## INSTRUCTIONS FOR THE TASK
Say how many lines of the data contain "каталоге", and nothing more.

[Opening RECORDED INFORMATION section]

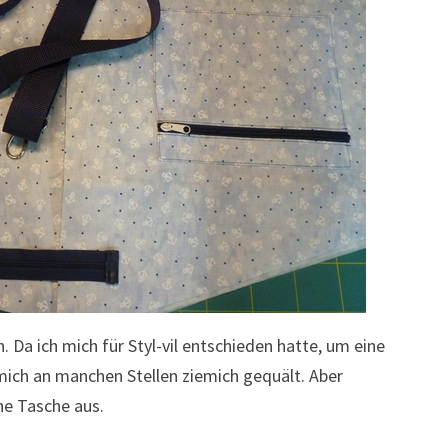
Da ich mich für Styl-vil entschieden hatte, um eine
 mich an manchen Stellen ziemich gequält. Aber
ne Tasche aus.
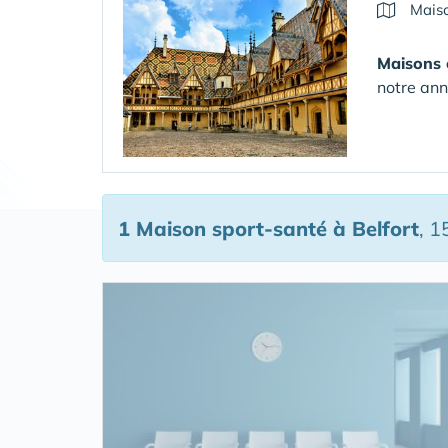
Maiso
Maisons 
notre ann
1 Maison sport-santé
à Belfort
, 1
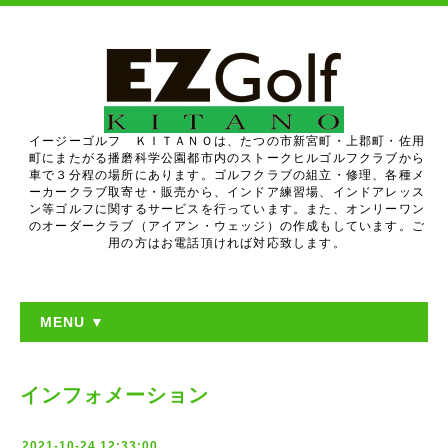
イージーゴルフ ＫＩＴＡＮＯは、たつの市新宮町・上郡町・佐用
町にまたがる播磨科学公園都市内のストークヒルゴルフクラブから
車で３分程の場所にあります。ゴルフクラブの組立・修理、各種メ
ーカークラブ取寄せ・販売から、インドア練習場、インドアレッス
ン等ゴルフに関するサービスを行っています。また、オンリーワン
のオーダークラブ（アイアン・ウェッジ）の作成もしています。ご
用の方はお電話頂ければ対応致します。
MENU ▼
インフォメーション
2021-10-24 12:33:00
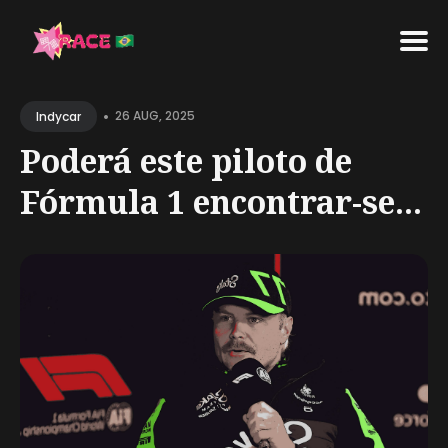
Search
•
for
26 AUG, 2025
Indycar
Blog
Poderá este piloto de
Fórmula 1 encontrar-se...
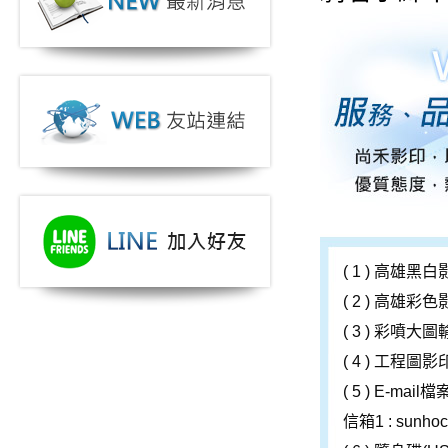
( 1 ) 高雄黑
( 2 ) 高雄彩
( 3 ) 彩噴大
( 4 ) 工程圖影
( 5 ) E-mai
信箱1 : sunho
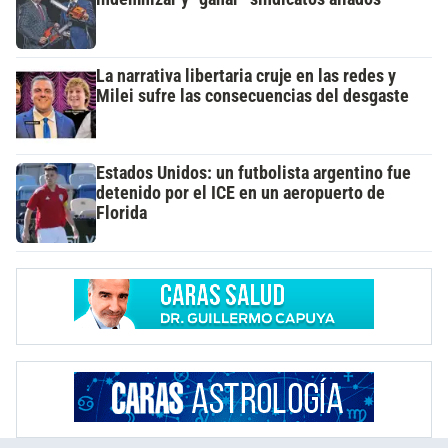
La narrativa libertaria cruje en las redes y
Milei sufre las consecuencias del desgaste
Estados Unidos: un futbolista argentino fue
detenido por el ICE en un aeropuerto de
Florida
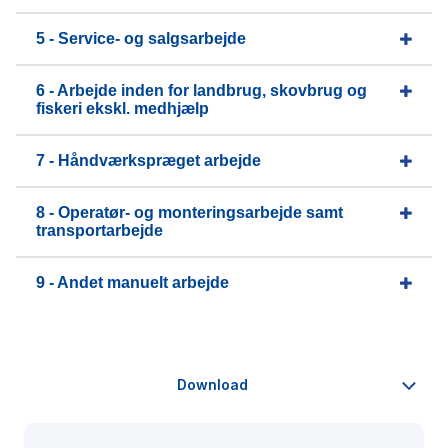
5 - Service- og salgsarbejde
6 - Arbejde inden for landbrug, skovbrug og
fiskeri ekskl. medhjælp
7 - Håndværkspræget arbejde
8 - Operatør- og monteringsarbejde samt
transportarbejde
9 - Andet manuelt arbejde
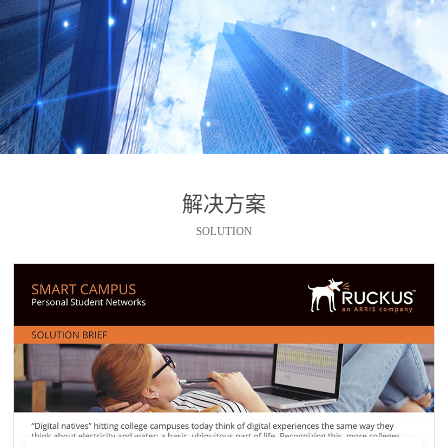
解决方案
SOLUTION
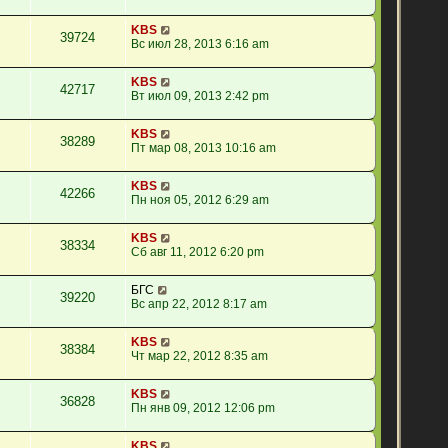
KBS
39724
Вс июл 28, 2013 6:16 am
KBS
42717
Вт июл 09, 2013 2:42 pm
KBS
38289
Пт мар 08, 2013 10:16 am
KBS
42266
Пн ноя 05, 2012 6:29 am
KBS
38334
Сб авг 11, 2012 6:20 pm
БГС
39220
Вс апр 22, 2012 8:17 am
KBS
38384
Чт мар 22, 2012 8:35 am
KBS
36828
Пн янв 09, 2012 12:06 pm
KBS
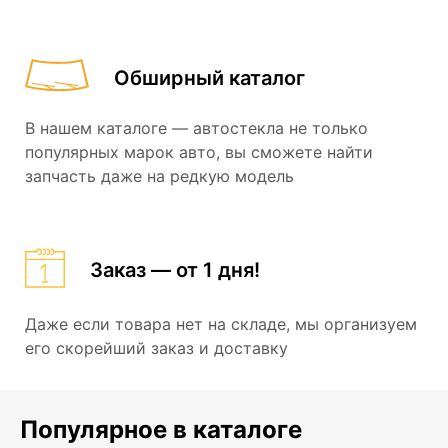
Обширный каталог
В нашем каталоге — автостекла не только
популярных марок авто, вы сможете найти
запчасть даже на редкую модель
Заказ — от 1 дня!
Даже если товара нет на складе, мы организуем
его скорейший заказ и доставку
Популярное в каталоге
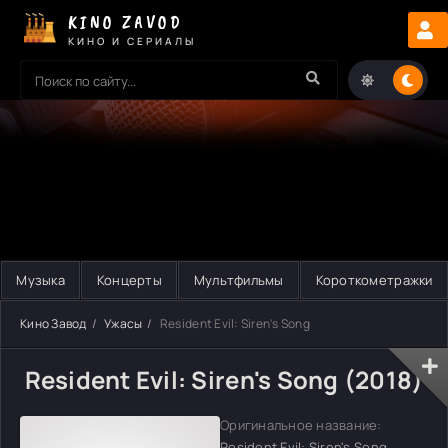
KINO ZAVOD
КИНО И СЕРИАЛЫ
Музыка
Концерты
Мультфильмы
Короткометражки
Кино Завод
Ужасы
Resident Evil: Siren's Song
Resident Evil: Siren's Song (2018)
Оригинальное название:
Resident Evil: Siren's Song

[Closing RECORDED INFORMATION section]

## EXERCISE ANSWER
2